Paul Scholes Sebut Juan Sebastian Veron sebagai Rekan Setim Paling Bertalenta, Ini Alasannya

Legenda Manchester United, Paul Scholes, menyebut Juan Sebastian Veron sebagai pemain paling bertalenta yang pernah menjadi rekan setimnya.

BolaCom | Yus Mei SawitriDiterbitkan 05 Agustus 2026, 13:30 WIB
4. Juan Sebastian Veron - Gelandang Argentina ini mengawali karier di Premier League bersama Manchester United pada 2001. Selama dua musim bersama Manchester United, Veron berhasil membawa skuat The Red Devil meraih gelar juara Premier League. (AFP/Paul Barker)

Bola.com, Jakarta - Legenda Manchester United, Paul Scholes, menyebut Juan Sebastian Veron sebagai pemain paling bertalenta yang pernah menjadi rekan setimnya. Ia yakin dengan opnininya tersebut meskipun gelandang asal Argentina itu kerap dianggap sebagai satu di antara rekrutan yang gagal memenuhi ekspektasi di Premier League.

Selama 20 tahun membela tim utama Manchester United, Scholes bermain bersama banyak bintang dunia. Sir Alex Ferguson bahkan pernah memasukkan Scholes ke dalam daftar empat pemain berkelas dunia yang pernah ia latih, bersama Eric Cantona, Ryan Giggs, dan Cristiano Ronaldo.

Advertisement

Namun, bagi Scholes, tidak satu pun dari nama-nama besar tersebut yang mampu menandingi bakat alami yang dimiliki Veron.

Berbicara dalam podcast The Good, The Bad & The Football, Scholes tanpa ragu memilih Veron sebagai pemain paling bertalenta yang pernah bermain bersamanya.

"Veron. Kalau bicara soal bakat alami, kemampuannya luar biasa," kata Scholes, seperti dikutip Give Me Sport, Rabu (5/8/2026). 

 


Sempat Bikin Nicky Butt Ketar-Ketir

CEO dan co-owner Salford City Nicky Butt (kanan) dan co-owner Paul Scholes bereaksi menjelang pertandingan putaran ketiga Piala FA Inggris antara Manchester City dan Salford City di Stadion Etihad di Manchester, Inggris barat laut, pada 11 Januari 2025. (Darren Staples/AFP)

Mantan gelandang Manchester United, Nicky Butt, mengaku sempat khawatir kehilangan tempat di tim setelah Veron direkrut dari Lazio. 

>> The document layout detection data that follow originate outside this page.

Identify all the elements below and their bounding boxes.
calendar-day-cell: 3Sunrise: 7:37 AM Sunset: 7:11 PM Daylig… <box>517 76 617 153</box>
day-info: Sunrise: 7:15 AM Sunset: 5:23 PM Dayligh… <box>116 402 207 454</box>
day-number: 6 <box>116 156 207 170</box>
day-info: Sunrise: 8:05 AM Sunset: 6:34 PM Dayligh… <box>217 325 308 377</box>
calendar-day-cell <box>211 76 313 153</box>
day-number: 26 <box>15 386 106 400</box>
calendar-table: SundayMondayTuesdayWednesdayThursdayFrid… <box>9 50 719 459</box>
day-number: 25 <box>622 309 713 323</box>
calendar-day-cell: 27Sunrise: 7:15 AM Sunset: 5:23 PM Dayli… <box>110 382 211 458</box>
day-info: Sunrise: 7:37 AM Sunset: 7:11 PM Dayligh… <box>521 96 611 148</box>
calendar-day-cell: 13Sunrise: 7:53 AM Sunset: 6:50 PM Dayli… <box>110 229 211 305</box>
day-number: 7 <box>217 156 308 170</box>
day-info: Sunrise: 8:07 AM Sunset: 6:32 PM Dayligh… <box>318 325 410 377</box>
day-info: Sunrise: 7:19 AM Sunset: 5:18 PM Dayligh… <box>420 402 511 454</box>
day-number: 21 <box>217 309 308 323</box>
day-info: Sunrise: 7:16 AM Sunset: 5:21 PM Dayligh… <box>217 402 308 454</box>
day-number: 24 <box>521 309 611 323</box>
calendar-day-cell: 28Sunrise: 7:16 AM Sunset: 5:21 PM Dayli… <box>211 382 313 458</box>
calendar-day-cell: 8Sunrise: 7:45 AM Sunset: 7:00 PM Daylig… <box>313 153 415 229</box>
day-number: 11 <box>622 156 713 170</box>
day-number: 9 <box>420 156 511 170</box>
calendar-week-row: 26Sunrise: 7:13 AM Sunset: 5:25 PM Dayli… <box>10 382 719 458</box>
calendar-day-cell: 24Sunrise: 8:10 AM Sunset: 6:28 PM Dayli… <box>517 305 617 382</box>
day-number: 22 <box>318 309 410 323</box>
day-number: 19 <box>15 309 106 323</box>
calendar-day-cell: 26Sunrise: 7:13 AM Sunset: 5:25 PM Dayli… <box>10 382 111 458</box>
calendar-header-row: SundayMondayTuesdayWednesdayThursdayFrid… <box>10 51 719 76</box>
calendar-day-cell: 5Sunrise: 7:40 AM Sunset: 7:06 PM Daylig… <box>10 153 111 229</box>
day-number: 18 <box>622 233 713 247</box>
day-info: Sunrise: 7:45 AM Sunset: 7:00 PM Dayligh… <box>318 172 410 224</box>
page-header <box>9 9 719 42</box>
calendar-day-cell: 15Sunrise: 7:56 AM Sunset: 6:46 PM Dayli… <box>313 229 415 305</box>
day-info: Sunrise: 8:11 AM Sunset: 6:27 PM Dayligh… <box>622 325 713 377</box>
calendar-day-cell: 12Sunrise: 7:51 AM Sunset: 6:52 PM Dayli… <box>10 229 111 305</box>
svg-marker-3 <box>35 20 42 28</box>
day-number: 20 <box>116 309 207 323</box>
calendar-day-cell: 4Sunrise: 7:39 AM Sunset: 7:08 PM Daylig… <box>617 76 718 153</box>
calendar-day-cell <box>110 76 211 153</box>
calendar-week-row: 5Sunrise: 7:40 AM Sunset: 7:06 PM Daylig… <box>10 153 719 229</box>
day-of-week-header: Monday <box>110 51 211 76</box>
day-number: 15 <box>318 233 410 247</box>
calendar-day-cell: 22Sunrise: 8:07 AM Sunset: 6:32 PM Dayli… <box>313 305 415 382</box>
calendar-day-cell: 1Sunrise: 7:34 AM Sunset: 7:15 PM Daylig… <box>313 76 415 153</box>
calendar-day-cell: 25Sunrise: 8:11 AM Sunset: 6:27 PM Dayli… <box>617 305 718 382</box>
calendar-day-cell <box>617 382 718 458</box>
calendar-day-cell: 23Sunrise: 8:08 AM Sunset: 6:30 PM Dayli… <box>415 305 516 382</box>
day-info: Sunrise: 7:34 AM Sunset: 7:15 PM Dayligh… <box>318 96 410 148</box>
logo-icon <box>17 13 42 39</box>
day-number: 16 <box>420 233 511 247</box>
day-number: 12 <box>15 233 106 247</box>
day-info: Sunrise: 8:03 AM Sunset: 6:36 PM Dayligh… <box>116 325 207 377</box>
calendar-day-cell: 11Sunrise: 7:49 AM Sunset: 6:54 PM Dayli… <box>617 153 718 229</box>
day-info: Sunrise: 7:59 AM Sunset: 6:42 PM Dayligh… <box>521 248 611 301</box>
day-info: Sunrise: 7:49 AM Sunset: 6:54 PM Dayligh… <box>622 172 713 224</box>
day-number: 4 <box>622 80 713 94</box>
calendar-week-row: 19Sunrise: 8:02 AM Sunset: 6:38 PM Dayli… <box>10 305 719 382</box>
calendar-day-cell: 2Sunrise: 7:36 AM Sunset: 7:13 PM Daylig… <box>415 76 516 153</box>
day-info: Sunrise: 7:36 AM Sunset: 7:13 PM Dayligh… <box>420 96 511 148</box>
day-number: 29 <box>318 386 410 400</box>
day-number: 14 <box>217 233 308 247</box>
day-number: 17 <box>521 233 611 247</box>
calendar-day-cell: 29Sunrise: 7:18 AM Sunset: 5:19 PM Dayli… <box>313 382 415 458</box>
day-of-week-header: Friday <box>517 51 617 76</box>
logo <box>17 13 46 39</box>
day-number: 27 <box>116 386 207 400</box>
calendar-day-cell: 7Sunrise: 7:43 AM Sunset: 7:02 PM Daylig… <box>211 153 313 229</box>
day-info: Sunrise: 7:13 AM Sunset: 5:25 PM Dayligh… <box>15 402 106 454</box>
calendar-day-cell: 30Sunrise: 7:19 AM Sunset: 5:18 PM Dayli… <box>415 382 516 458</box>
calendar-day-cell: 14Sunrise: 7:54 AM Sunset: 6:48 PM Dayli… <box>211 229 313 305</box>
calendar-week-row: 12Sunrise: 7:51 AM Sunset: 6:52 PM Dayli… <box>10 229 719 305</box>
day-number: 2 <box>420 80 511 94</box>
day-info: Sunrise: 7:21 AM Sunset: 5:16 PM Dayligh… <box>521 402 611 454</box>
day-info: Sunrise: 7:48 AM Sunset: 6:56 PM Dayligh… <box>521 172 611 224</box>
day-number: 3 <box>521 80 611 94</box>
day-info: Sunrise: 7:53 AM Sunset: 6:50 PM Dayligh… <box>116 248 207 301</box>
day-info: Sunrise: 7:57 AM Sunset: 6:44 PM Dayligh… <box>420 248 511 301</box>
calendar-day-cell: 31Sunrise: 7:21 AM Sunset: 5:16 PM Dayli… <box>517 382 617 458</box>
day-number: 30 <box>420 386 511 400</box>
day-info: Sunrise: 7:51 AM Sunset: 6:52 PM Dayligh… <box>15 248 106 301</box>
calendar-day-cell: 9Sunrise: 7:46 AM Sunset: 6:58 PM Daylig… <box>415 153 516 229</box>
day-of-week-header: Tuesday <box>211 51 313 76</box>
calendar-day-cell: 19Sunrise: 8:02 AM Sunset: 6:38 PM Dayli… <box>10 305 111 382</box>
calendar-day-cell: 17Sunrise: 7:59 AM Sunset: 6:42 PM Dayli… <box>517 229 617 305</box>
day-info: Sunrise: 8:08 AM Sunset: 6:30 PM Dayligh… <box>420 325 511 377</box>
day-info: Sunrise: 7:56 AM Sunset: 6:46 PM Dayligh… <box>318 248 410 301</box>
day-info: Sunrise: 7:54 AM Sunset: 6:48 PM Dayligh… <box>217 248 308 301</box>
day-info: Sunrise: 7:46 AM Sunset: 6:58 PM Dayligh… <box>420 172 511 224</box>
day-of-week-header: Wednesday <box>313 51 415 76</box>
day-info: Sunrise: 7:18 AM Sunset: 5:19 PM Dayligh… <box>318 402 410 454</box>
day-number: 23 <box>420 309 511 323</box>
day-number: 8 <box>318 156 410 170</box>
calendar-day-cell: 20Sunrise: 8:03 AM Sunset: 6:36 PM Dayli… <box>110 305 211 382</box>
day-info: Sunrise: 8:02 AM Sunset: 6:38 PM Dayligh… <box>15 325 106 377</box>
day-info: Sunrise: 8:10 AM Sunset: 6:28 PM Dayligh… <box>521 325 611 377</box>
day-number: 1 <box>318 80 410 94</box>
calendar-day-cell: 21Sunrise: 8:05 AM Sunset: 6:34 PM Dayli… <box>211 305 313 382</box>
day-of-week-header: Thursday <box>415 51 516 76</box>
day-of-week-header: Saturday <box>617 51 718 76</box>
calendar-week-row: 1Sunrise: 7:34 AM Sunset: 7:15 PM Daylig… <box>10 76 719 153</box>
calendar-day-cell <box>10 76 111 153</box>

Menurutnya, penampilan awal Veron bersama Setan Merah membuatnya merasa sulit bersaing memperebutkan posisi di lini tengah.

"Saya ingat ketika kami merekrut Veron. Saat itu saya biasanya menjadi pilihan ketiga di Manchester United. Scholes dan Keane adalah dua pilihan utama. Saya sedang liburan ketika membaca koran dengan judul 'Veron'. Saya langsung berpikir, 'Saya tidak akan pernah bermain lagi untuk Manchester United'," ujar Butt.

 


Sulit Bersinar di Premier League

6. Juan Sebastian Veron - Pemain asal Argentina ini diboyong Sir Alex Ferguson dari klub Serie A, Lazio. Harga Veron kala itu mencapai 38,34 juta pounds atau sekitar Rp727 miliar. (Laurence Griffiths/Getty Images/AFP)

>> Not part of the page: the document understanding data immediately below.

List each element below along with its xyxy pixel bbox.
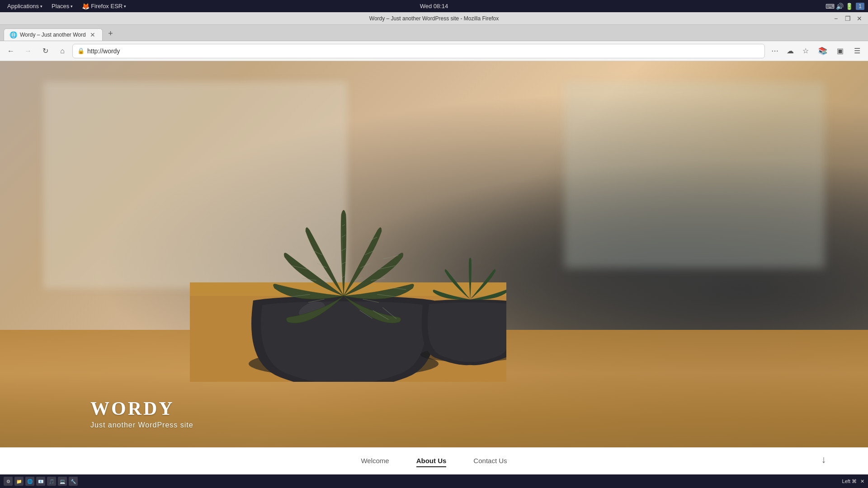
browser-title-bar: Wordy – Just another WordPress site - Mo… xyxy=(0,12,868,25)
nav-right-buttons: ⋯ ☁ ☆ xyxy=(768,44,813,58)
library-button[interactable]: 📚 xyxy=(816,44,830,58)
site-navigation: Welcome About Us Contact Us ↓ xyxy=(0,447,868,474)
nav-contact-us[interactable]: Contact Us xyxy=(473,455,507,467)
plant-pot-container xyxy=(190,75,506,382)
browser-content: WORDY Just another WordPress site Welcom… xyxy=(0,61,868,474)
browser-tab-0[interactable]: 🌐 Wordy – Just another Word ✕ xyxy=(4,28,103,41)
os-bottombar: ⚙ 📁 🌐 📧 🎵 💻 🔧 Left ⌘ ✕ xyxy=(0,474,868,488)
taskbar-icon-3[interactable]: 🌐 xyxy=(25,477,34,486)
scroll-down-icon: ↓ xyxy=(821,454,826,465)
browser-window: Wordy – Just another WordPress site - Mo… xyxy=(0,12,868,474)
nav-welcome[interactable]: Welcome xyxy=(361,455,389,467)
menu-button[interactable]: ☰ xyxy=(850,44,864,58)
forward-button[interactable]: → xyxy=(21,44,35,58)
pocket-button[interactable]: ☁ xyxy=(783,44,797,58)
datetime-display: Wed 08:14 xyxy=(420,3,448,9)
topbar-number: 1 xyxy=(856,3,864,10)
os-clock: Wed 08:14 xyxy=(420,3,448,9)
os-bottombar-right: Left ⌘ ✕ xyxy=(842,479,864,484)
new-tab-button[interactable]: + xyxy=(104,27,117,40)
close-button[interactable]: ✕ xyxy=(854,14,864,23)
tab-close-icon[interactable]: ✕ xyxy=(89,31,97,39)
address-bar-container: 🔒 xyxy=(72,44,765,58)
site-subtitle: Just another WordPress site xyxy=(90,421,193,429)
tab-title: Wordy – Just another Word xyxy=(20,32,86,38)
applications-arrow-icon: ▾ xyxy=(40,4,42,9)
site-title: WORDY xyxy=(90,398,193,419)
bg-window-right xyxy=(564,82,825,268)
places-menu[interactable]: Places ▾ xyxy=(48,2,76,10)
hero-section: WORDY Just another WordPress site Welcom… xyxy=(0,61,868,474)
applications-label: Applications xyxy=(7,3,39,9)
taskbar-icon-7[interactable]: 🔧 xyxy=(69,477,78,486)
address-lock-icon: 🔒 xyxy=(77,47,85,54)
browser-title: Wordy – Just another WordPress site - Mo… xyxy=(369,15,499,22)
address-input[interactable] xyxy=(87,47,760,55)
home-button[interactable]: ⌂ xyxy=(55,44,70,58)
firefox-arrow-icon: ▾ xyxy=(124,4,126,9)
firefox-icon: 🦊 xyxy=(82,3,90,10)
reload-button[interactable]: ↻ xyxy=(38,44,52,58)
firefox-label: Firefox ESR xyxy=(91,3,123,9)
taskbar-icon-1[interactable]: ⚙ xyxy=(4,477,13,486)
places-label: Places xyxy=(52,3,69,9)
taskbar-icon-2[interactable]: 📁 xyxy=(14,477,24,486)
scroll-down-button[interactable]: ↓ xyxy=(816,451,832,468)
tab-bar: 🌐 Wordy – Just another Word ✕ + xyxy=(0,25,868,41)
taskbar-icons: ⚙ 📁 🌐 📧 🎵 💻 🔧 xyxy=(4,477,78,486)
taskbar-icon-6[interactable]: 💻 xyxy=(58,477,67,486)
bottom-left-label: Left ⌘ xyxy=(842,479,857,484)
os-topbar: Applications ▾ Places ▾ 🦊 Firefox ESR ▾ … xyxy=(0,0,868,12)
back-button[interactable]: ← xyxy=(4,44,18,58)
nav-bar: ← → ↻ ⌂ 🔒 ⋯ ☁ ☆ 📚 ▣ ☰ xyxy=(0,41,868,61)
nav-about-us[interactable]: About Us xyxy=(416,455,447,467)
hero-text-block: WORDY Just another WordPress site xyxy=(90,398,193,429)
os-topbar-right: ⌨ 🔊 🔋 1 xyxy=(826,3,864,10)
options-button[interactable]: ⋯ xyxy=(768,44,782,58)
taskbar-icon-5[interactable]: 🎵 xyxy=(47,477,56,486)
sidebar-toggle-button[interactable]: ▣ xyxy=(833,44,847,58)
firefox-menu[interactable]: 🦊 Firefox ESR ▾ xyxy=(78,2,130,11)
minimize-button[interactable]: − xyxy=(831,14,841,23)
taskbar-icon-4[interactable]: 📧 xyxy=(36,477,45,486)
system-tray: ⌨ 🔊 🔋 xyxy=(826,3,854,10)
plant-svg xyxy=(190,75,506,382)
tab-favicon: 🌐 xyxy=(9,31,17,38)
os-topbar-left: Applications ▾ Places ▾ 🦊 Firefox ESR ▾ xyxy=(4,2,130,11)
window-controls: − ❐ ✕ xyxy=(831,14,864,23)
new-tab-icon: + xyxy=(108,29,113,38)
places-arrow-icon: ▾ xyxy=(71,4,73,9)
applications-menu[interactable]: Applications ▾ xyxy=(4,2,46,10)
taskbar-close-icon: ✕ xyxy=(860,479,864,484)
bookmark-button[interactable]: ☆ xyxy=(798,44,813,58)
restore-button[interactable]: ❐ xyxy=(843,14,853,23)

Veron bergabung dengan Manchester United pada musim panas 2001 dengan nilai transfer 28,1 juta poundsterling, yang saat itu menjadikannya pemain termahal dalam sejarah sepak bola Inggris. Ia mengawali karier dengan baik dan bahkan meraih penghargaan Pemain Terbaik Premier League pada September 2001.

Meski sempat menampilkan sejumlah aksi impresif, termasuk lewat tendangan bebas, Veron kesulitan beradaptasi dengan intensitas Premier League. Manchester United akhirnya melepasnya ke Chelsea pada musim panas 2003 dengan nilai transfer 15 juta pound sterling.

Scholes menilai Veron tetap menjadi pemain dengan bakat alami terbaik yang pernah menjadi rekan setimnya.

"Menurut saya, dia mungkin pemain dengan bakat alami terbaik yang pernah bermain bersama saya," tambah Scholes.

Sir Alex Ferguson mengakui kualitas Veron, meski menilai gaya bermain sang gelandang lebih cocok untuk kompetisi Eropa lain dibanding Premier League.

"Juan Veron mampu memainkan sepak bola yang luar biasa dan memiliki talenta besar. Namun, pada beberapa kesempatan, dia merasa Premier League sedikit sulit baginya. Dia adalah pemain bergaya Eropa, dan di kompetisi itulah kami mendapatkan penampilan terbaik darinya," ujar Ferguson.